Que nenni ! Corneille remonte plus loin dans le temps et veut nous causer de l'éphémère Othon, empereur de la Rome antique en transit qui régna seulement trois mois, entre Galba (qui avait évincé Néron) et Vitellus (qui fera aussi long feu au profit de la dynastie des Flaviens).

Dans son avertissement au lecteur, Corneille dit avoir suivi les Histoires de Tacite au plus près. « J'y ai conservé les événements et pris la liberté de changer la manière dont ils arrivent », avoue-t-il.
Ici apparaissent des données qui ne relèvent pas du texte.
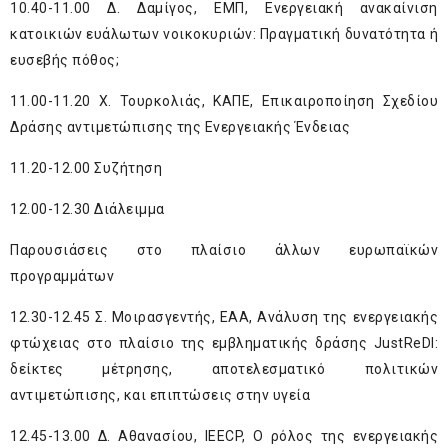
10.40-11.00 Δ. Δαμίγος, ΕΜΠ, Ενεργειακή ανακαίνιση
κατοικιών ευάλωτων νοικοκυριών: Πραγματική δυνατότητα ή
ευσεβής πόθος;
11.00-11.20 Χ. Τουρκολιάς, ΚΑΠΕ, Επικαιροποίηση Σχεδίου
Δράσης αντιμετώπισης της Ενεργειακής Ένδειας
11.20-12.00 Συζήτηση
12.00-12.30 Διάλειμμα
Παρουσιάσεις στο πλαίσιο άλλων ευρωπαϊκών
προγραμμάτων
12.30-12.45 Σ. Μοιρασγεντής, ΕΑΑ, Ανάλυση της ενεργειακής
φτώχειας στο πλαίσιο της εμβληματικής δράσης JustReDI:
δείκτες μέτρησης, αποτελεσματικό πολιτικών
αντιμετώπισης, και επιπτώσεις στην υγεία
12.45-13.00 Δ. Αθανασίου, IEECP, Ο ρόλος της ενεργειακής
C'est plutôt vrai ; les événements, les caractères des personnages sont là (j'ai vérifié chez l'auteur antique) mais ce qui les mène devient un imbroglio politico-amoureux comme Corneille aime à les montrer.

Donc Galba règne, conseillé par trois opportunistes cherchant à tirer la couverture à eux : le consul Vinius, le préfet du Prétoire Lacus et l'affranchi Martian. Il n'a pas d'héritier naturel valable – « valable » signifiant masculin hein – mais il a une fille, Camille, et il peut adopter. Vinius essaie de placer Othon – qui a bien connu l'orgie sous Néron mais s'est refait une réputation en soutenant spontanément Galba – comme candidat en l'offrant à sa fille Plautine. Mais mince, voilà que c'est le coup de foudre réciproque.
Sauf que Vinius apprend que Camille est intéressée par Othon et, changeant de plan, lui propose de se placer auprès d'elle, et tant pis pour l'amour. Plautine le soutient, et tant pis pour l'amour.
Sauf qu'Othon a un rival qui a les faveurs de Galba, et soutenu par les deux autres conseillers : Pison.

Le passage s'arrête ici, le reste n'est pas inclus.